MongoDB is our central datastore; it's our "source of truth" for most of the data that matter to our customers. We store settings, connections, rules, users, and much more.

Our MongoDB clusters serve many thousands of requests per second, but we don't store that much data: our biggest MongoDB database has 30 GB.

Given that our data sizes are tiny, we're still very comfortable with just a few big machines (tons of RAM and CPU cores, and high-speed disks) and we don't need fancy things like sharding — we can still do much with vertical scaling, and we still don't need horizontal scaling.

As explained by David Beaumont from IBM on the article How to explain vertical and horizontal scaling in the cloud, vertical scaling can essentially resize our server with no change to our code while horizontal scaling affords the ability to scale wider to deal with traffic.

Vertical and horizontal server scalability

Each MongoDB cluster has six nodes:

  • 1 Primary on the main region
  • 1 Replica on the main region
  • 1 Arbiter on the main region
  • 2 Replicas on the failover region, hidden
  • 1 Arbiter on the failover region, stopped

(The "main" and "failover" regions are explained in more details on our Running In Multiple Cloud Providers And Regions post).

Except for the arbiter on the failover region, all nodes are always connected to the replica set. We have a primary and replica that account for all queries under normal operations, and the nodes for failover regions just for disaster recovery.

We use MongoDB Enterprise for all our cloud deployments: this helps us because of the additional metrics and also because of the excellent support we get from MongoDB.

The most challenging side of using MongoDB has been performance testing new queries: since we have multiple environments and regions with a wildly different datasets and usage patterns, sometimes MongoDB might simply decide to not use an index for some reason. We rely on $hint for specific queries and focus on performance testing for the critical collections and code paths.

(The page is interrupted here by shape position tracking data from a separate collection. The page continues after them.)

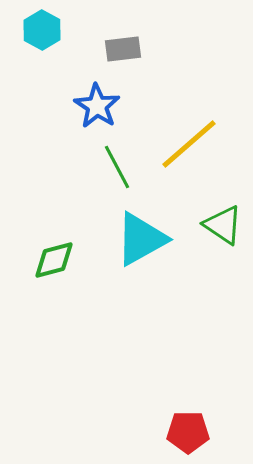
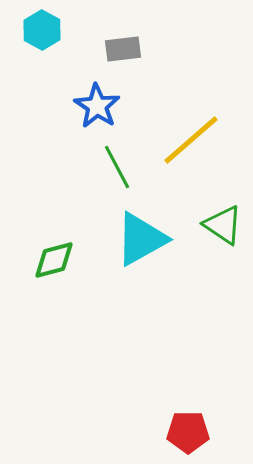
yellow line: moved 2 px right, 4 px up
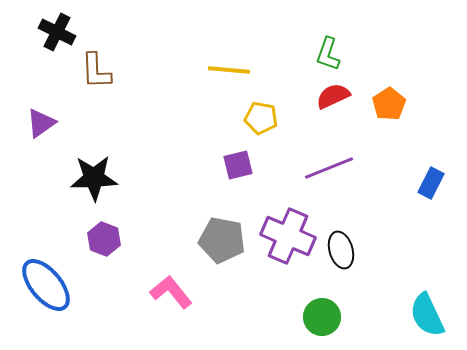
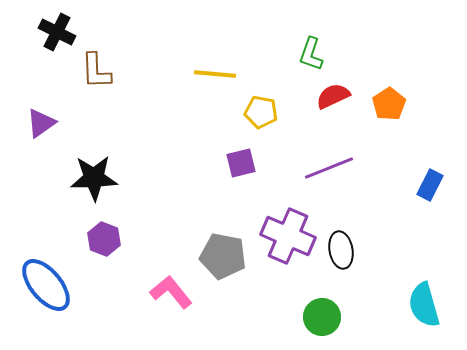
green L-shape: moved 17 px left
yellow line: moved 14 px left, 4 px down
yellow pentagon: moved 6 px up
purple square: moved 3 px right, 2 px up
blue rectangle: moved 1 px left, 2 px down
gray pentagon: moved 1 px right, 16 px down
black ellipse: rotated 6 degrees clockwise
cyan semicircle: moved 3 px left, 10 px up; rotated 9 degrees clockwise
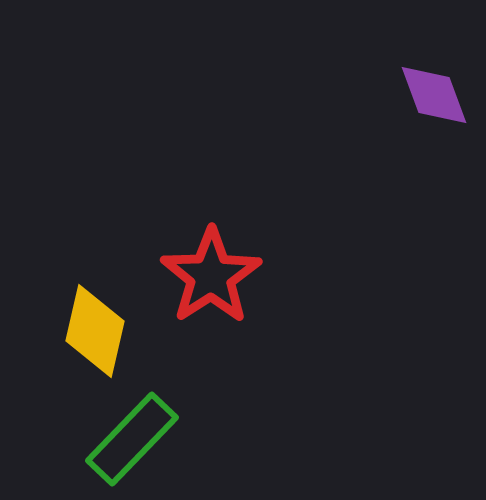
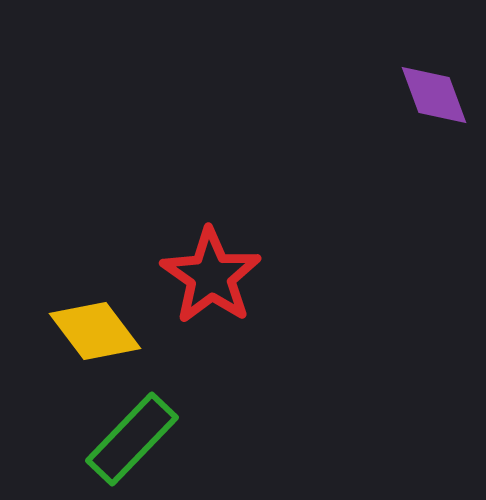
red star: rotated 4 degrees counterclockwise
yellow diamond: rotated 50 degrees counterclockwise
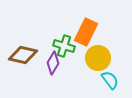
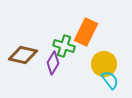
yellow circle: moved 6 px right, 6 px down
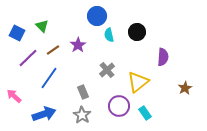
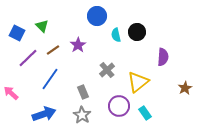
cyan semicircle: moved 7 px right
blue line: moved 1 px right, 1 px down
pink arrow: moved 3 px left, 3 px up
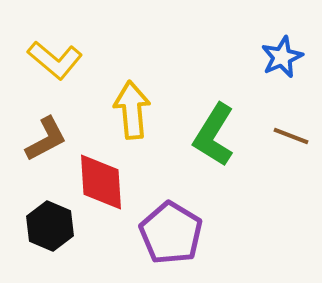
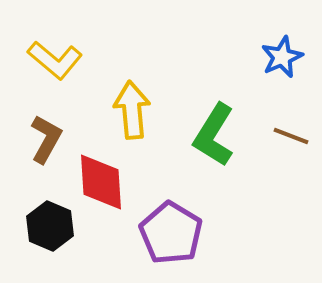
brown L-shape: rotated 33 degrees counterclockwise
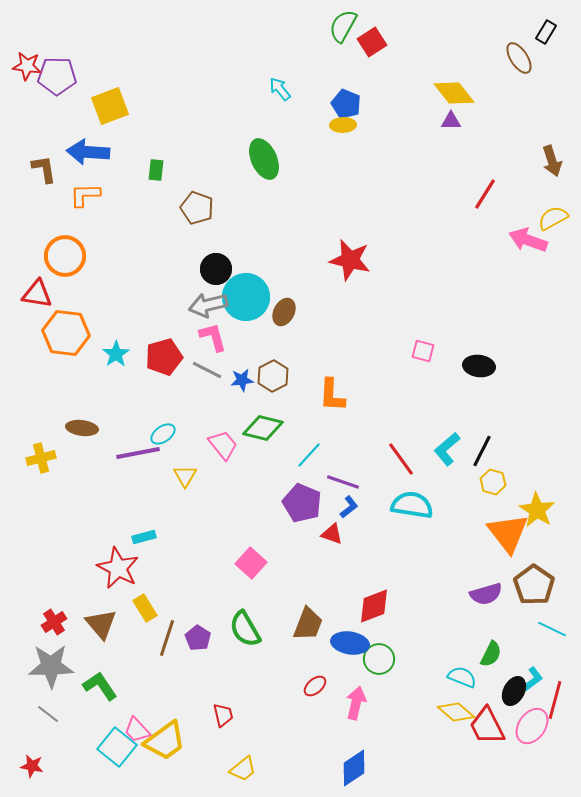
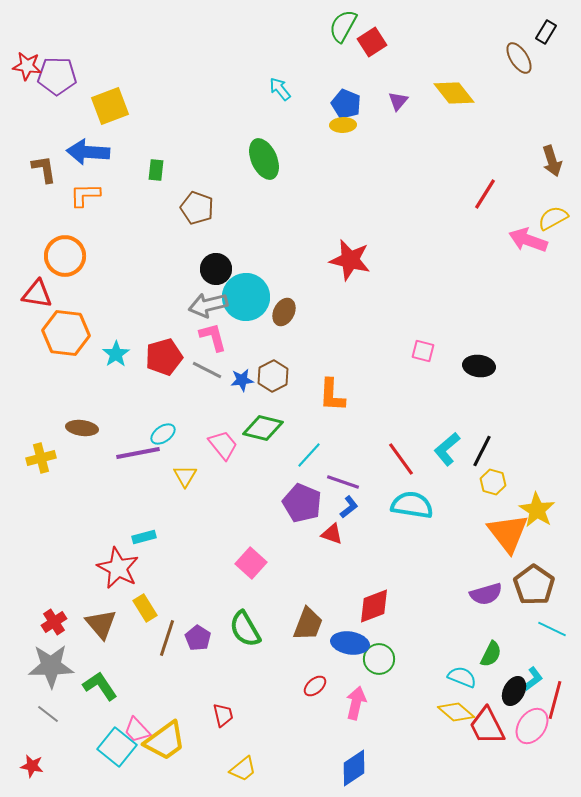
purple triangle at (451, 121): moved 53 px left, 20 px up; rotated 50 degrees counterclockwise
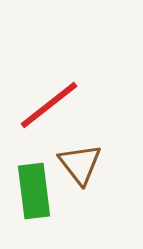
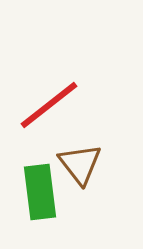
green rectangle: moved 6 px right, 1 px down
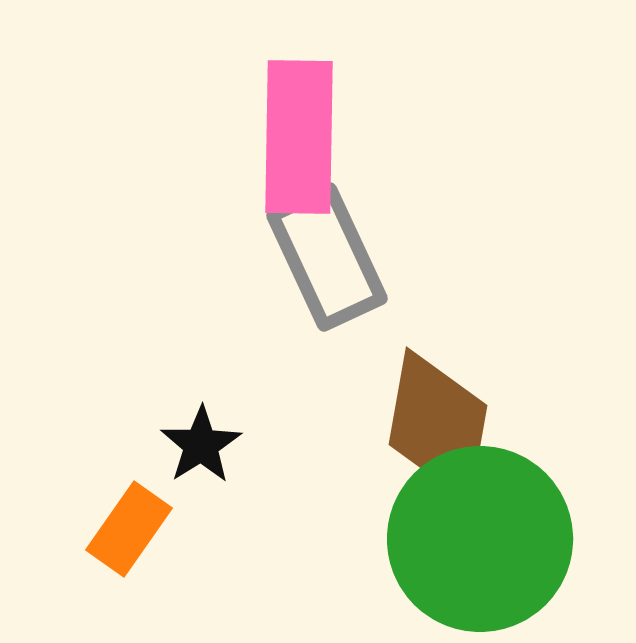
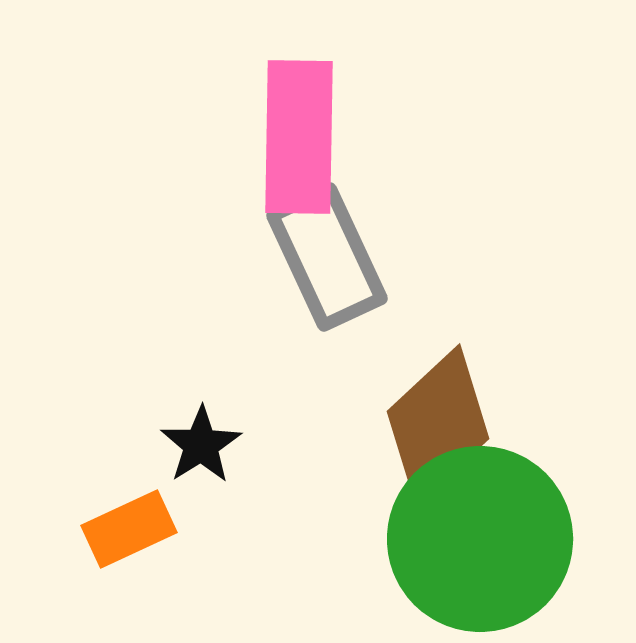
brown diamond: rotated 37 degrees clockwise
orange rectangle: rotated 30 degrees clockwise
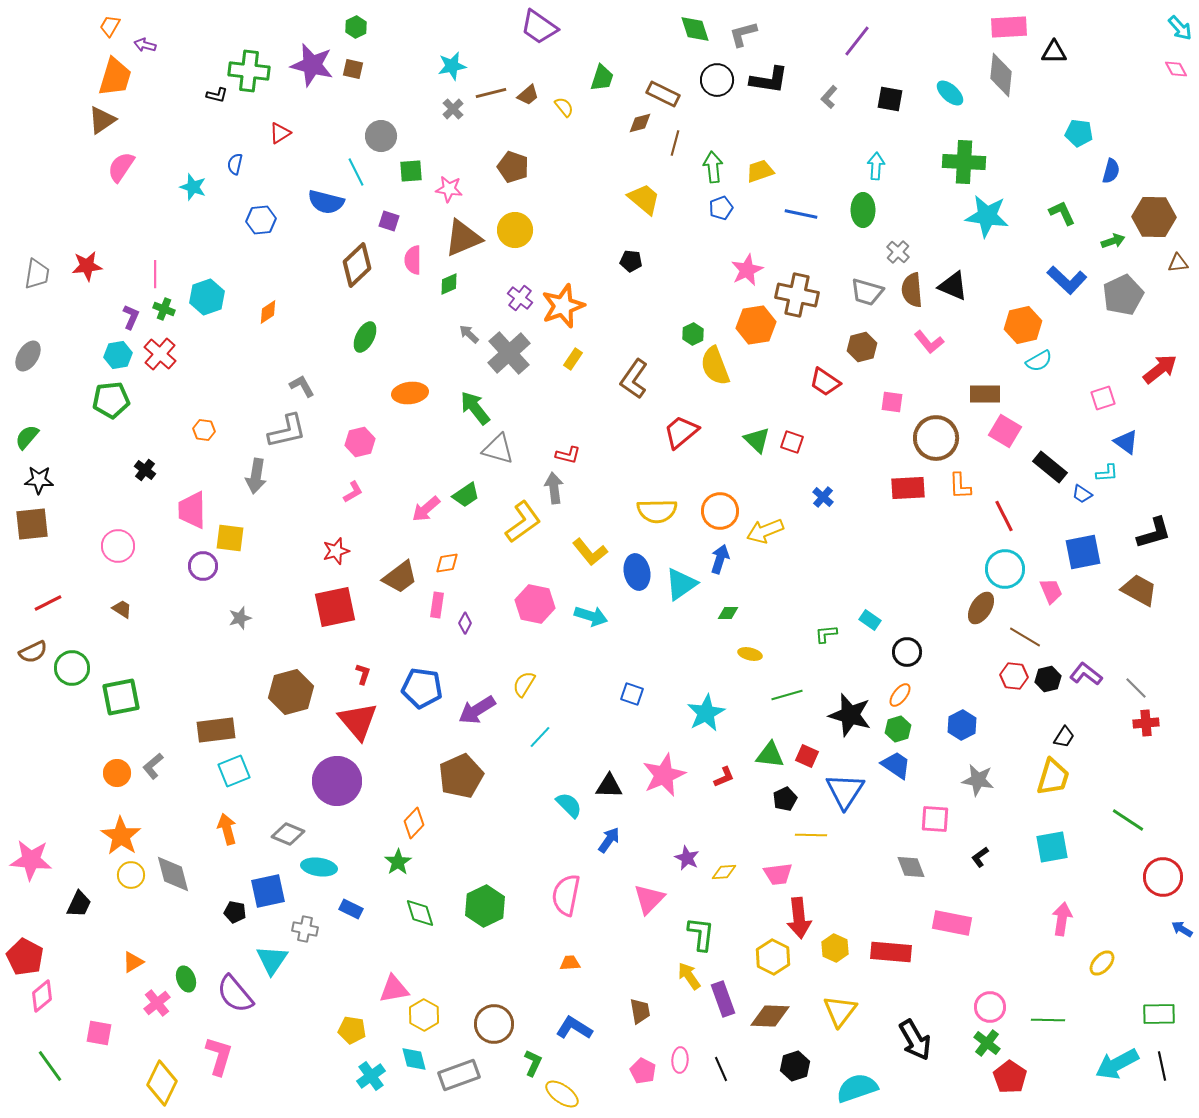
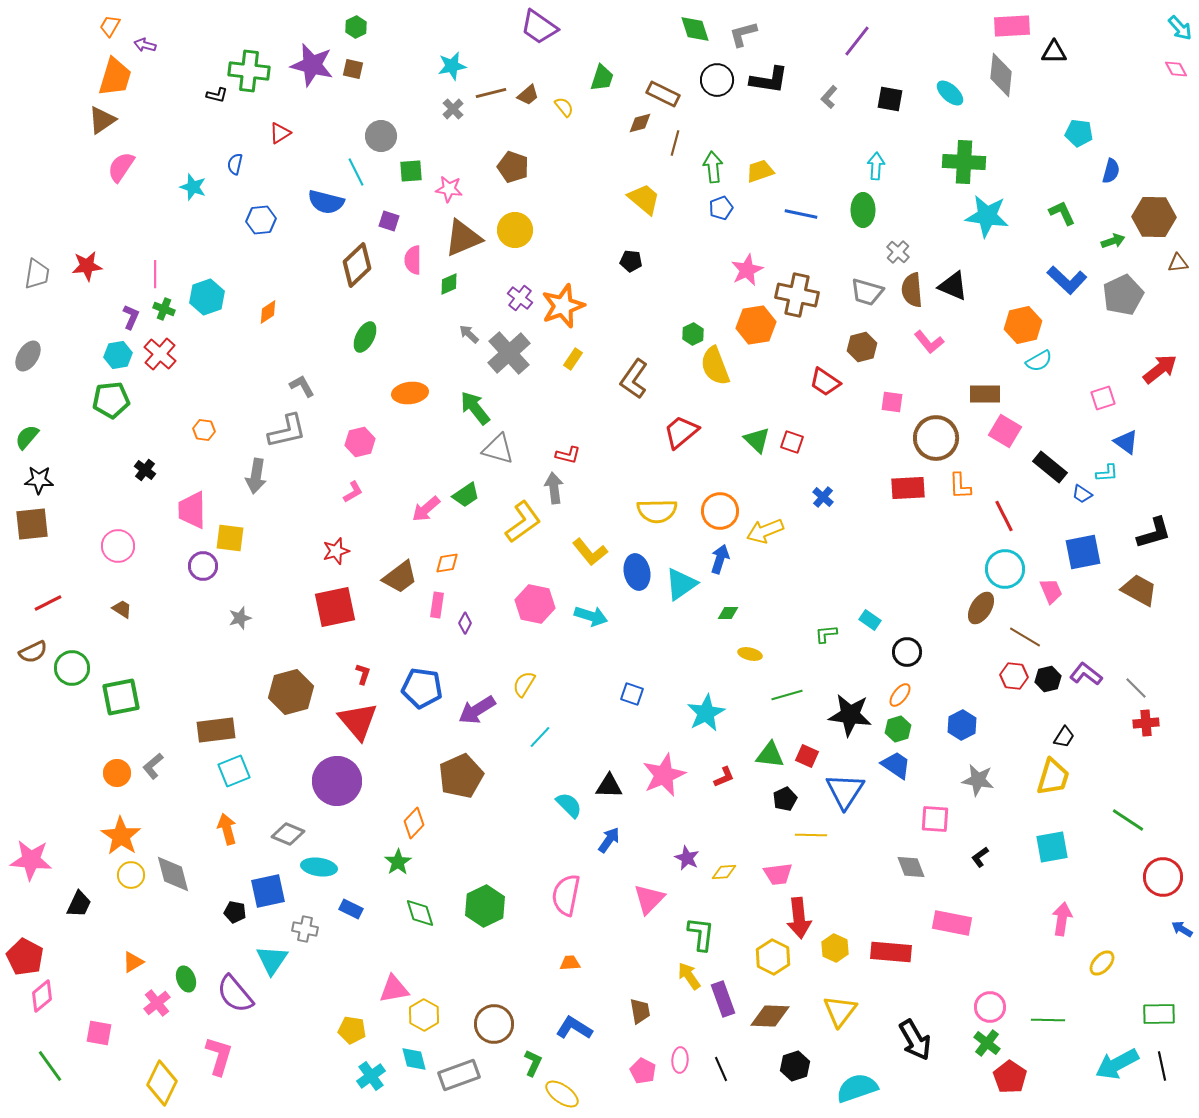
pink rectangle at (1009, 27): moved 3 px right, 1 px up
black star at (850, 715): rotated 9 degrees counterclockwise
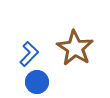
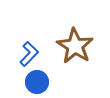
brown star: moved 2 px up
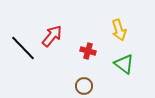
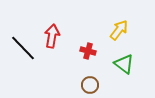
yellow arrow: rotated 125 degrees counterclockwise
red arrow: rotated 30 degrees counterclockwise
brown circle: moved 6 px right, 1 px up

"The most challenging part of using MongoDB has been performance testing new queries since we have multiple environments and regions with a wildly different data sets and usage patterns."

Since the conception of Auth0, MongoDB has been an essential piece of our infrastructure, and it should continue to be a massive part of our stack for a long time; it allowed us to iterate fast, grow to more than 1.5 billion authentication operations per month — and more.

Elasticsearch

We have a long story with Elasticsearch, and not always a happy one. We use Elasticsearch to store three types of data for search:

  1. User metadata.
  2. Audit logs: logs that our tenants can access via dashboard and API.
  3. Application logs: logs from our micro-services and "off-the-shelf" solutions like NGINX and MongoDB (running Kibana).

Those are kept in completely separate clusters with different permissions, backup strategies, and Elasticsearch configuration. We have 3-5 clusters per environment.

We have almost 80 Elasticsearch nodes in the US environment only. If we sum up all environments and regions, we probably have short of 200 big nodes running ES. Yikes! 💸

Our application logs clusters are by far the best ones. ES was pretty much made to deal with those kinds of logs, and besides occasional resizes we don't have many problems with them from an infrastructure perspective. We store 2.3TB of data per day on them.

We have had our issues with user metadata and audit logs on Elasticsearch though. Part of the reason is that we outgrew the tool, at least in the use case we have: we need to store hundreds of thousands of different fields for search, completely separated by tenant, and we need to scale for tenants with 1-10 users but also tenants with 6-8 million users. Due to the performance and stability issues, we have decided to migrate two of those three use cases to PostgreSQL (more on that later).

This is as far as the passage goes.